Fish ‘holds key to curing paralysis’
THE nervous systems of tropical zebrafish could hold the key to a cure for people with paralysing spinal cord injuries.
Researchers at Edinburgh University say they have uncovered a ‘vital mechanism’ in the spines of the tiny exotic fish that helps nerve connections to regrow.
Zebrafish can regain full movement within four weeks of injury to their spinal cord.
For humans and other mammals, damage to the spinal cord results in irreversible paralysis.
However, a team at Edinburgh’s Centre for Neuroregeneration say that they have pinpointed ‘key molecules’ that prompt a zebrafish’s damaged nerve fibres to regenerate themselves.
They found that wound-healing cells called fibroblasts move into the site of damage.
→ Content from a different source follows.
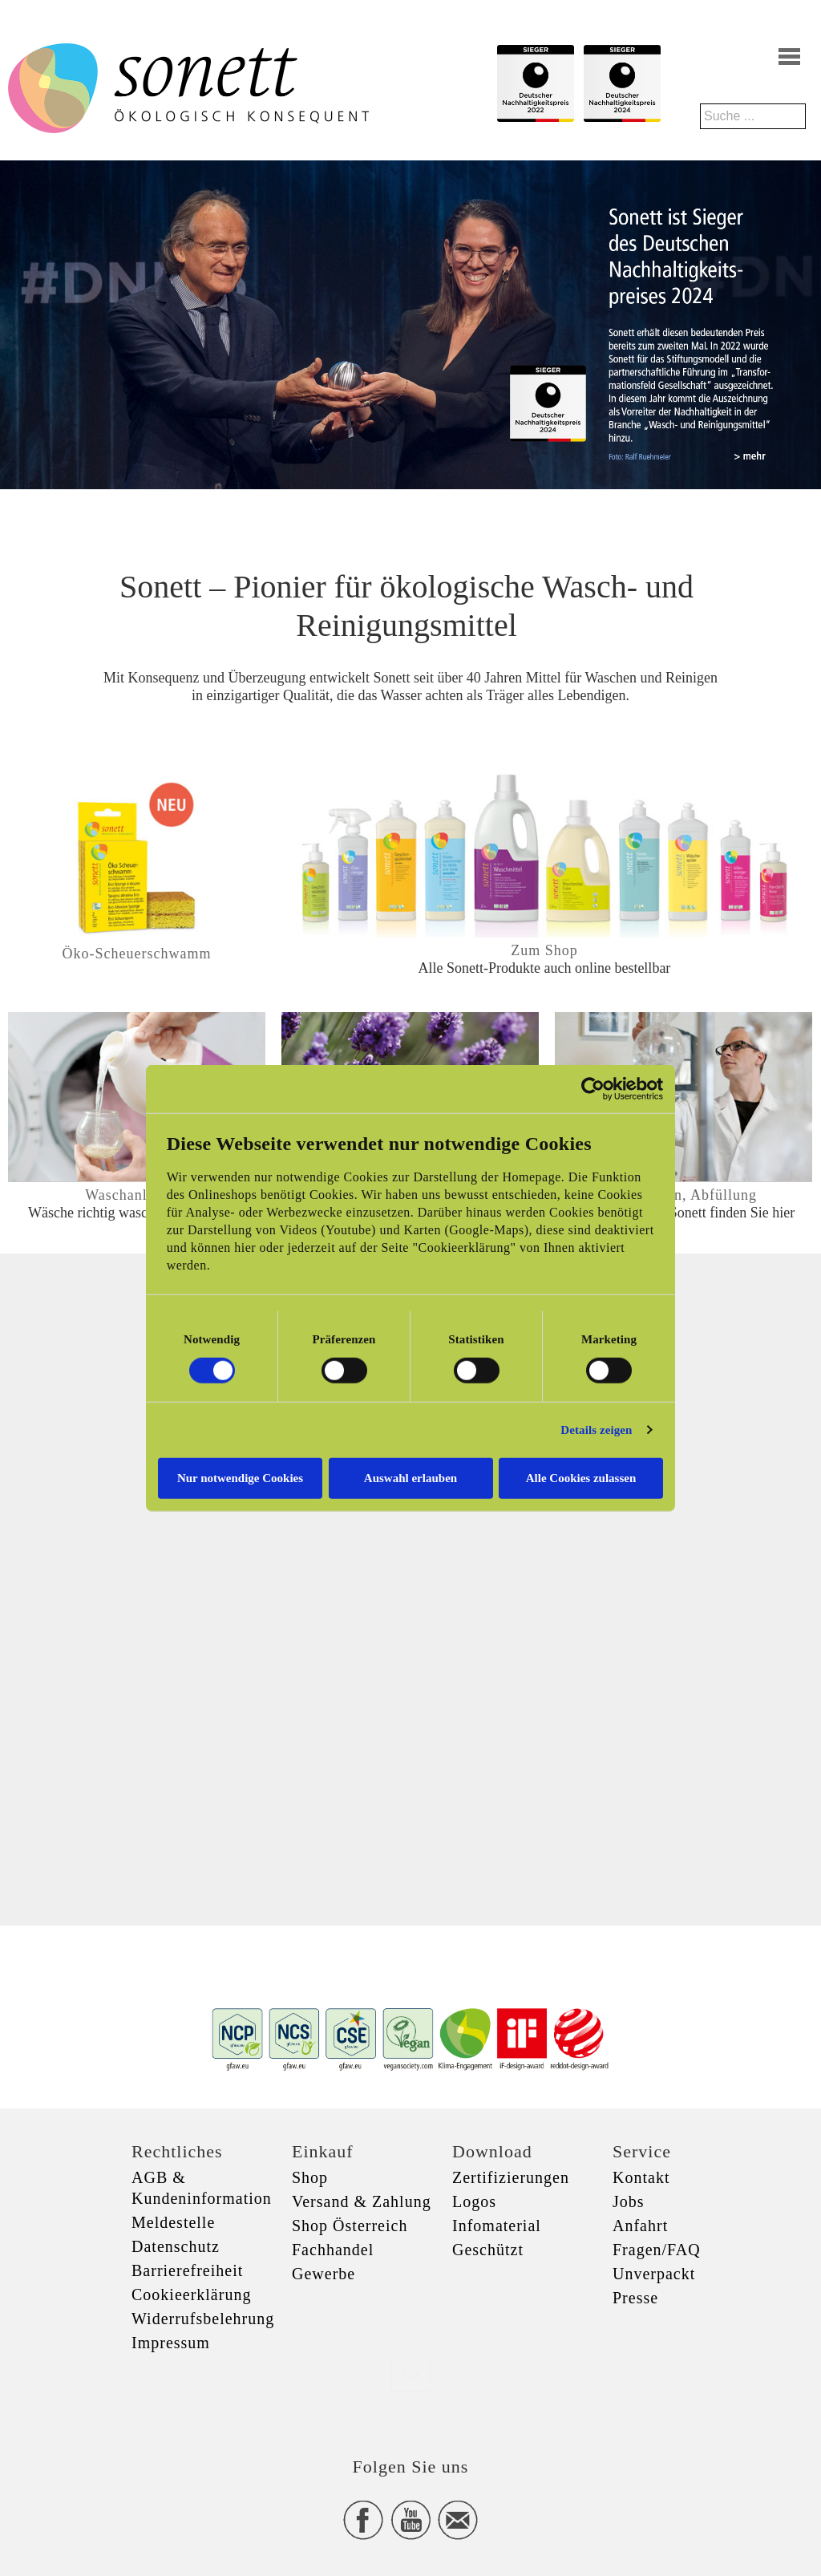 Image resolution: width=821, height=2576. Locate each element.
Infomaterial (496, 2225)
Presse (635, 2298)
The fibroblasts produce a molecule called collagen 12, which changes the structure of the ‘support matrix’ surrounding nerve fibres, enabling them to grow back across the wound site.
The study – published in scientific journal Nature Communications – could pave the way for doctors to restore connections between the brain and muscles of the body lost after human spinal cord injury.
Professor Thomas Becker, director of the Centre for Neuroregeneration at Edinburgh, said: ‘In people and other mammals, the matrix in the injury site blocks nerves from growing back after an injury.
‘We have now pinpointed the signals that remove this roadblock in zebrafish.’